1) I was handed a check list of tic behaviors and asked to rate them from 1 to 10 (if I recall correctly) as they applied to my son, 1 being minimal and 10 being incapacitating.


2) while I completed the checklist, my son was given a reflex test, just like you would get for testing for a concussion.


The n.p. then questioned the veracity of my feedback on the checklist and proceded to ask questions directly to my son as to whether the information was accurate. I started to taste my first bitterness toward the doctor.


Then, when I asked what she knew about alternatives to the meds she had very quickly prescribed (by then I knew that there were some alternatives out there), she scoffed, telling me that any suggested improvements in tics through alternative treatments were purely "psychological."
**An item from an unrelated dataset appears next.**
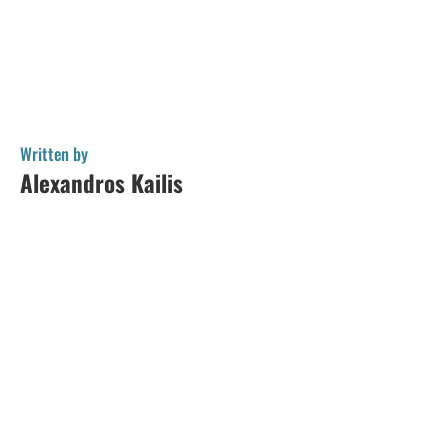
Written by
Alexandros Kailis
The final blow was when, after I told her we wouldn't be doing the drugs she prescribed until we pursued other courses of treatment, she again turned to my son and asked him if he wouldn't like to take the pills if they helped him stop the ticcing. (Never mind that my son, 8 at the time, had very little recognition of the fact that he was ticcing.)


Now there's good science for you!


We then started going to an "alternative" environmental practice, where allergy tests were administered, a program for diet modifications was provided, urine analyses were run, and a doctor suggested supplements that were aimed at addressing the issues that were identified through the tests we had run.


The "quackier" of the two practices by far was the p.n. I hope everyone who has to deal with a p.n. for tic related issues has much better luck than I did.


We all have to visit the docs that we have to visit in order to find out how to best procede and best care for our children. But there are lots of people outside of dr's. offices who know as much if not more (lots more) about tic matters than our local pediatricians and even specialized p.n's.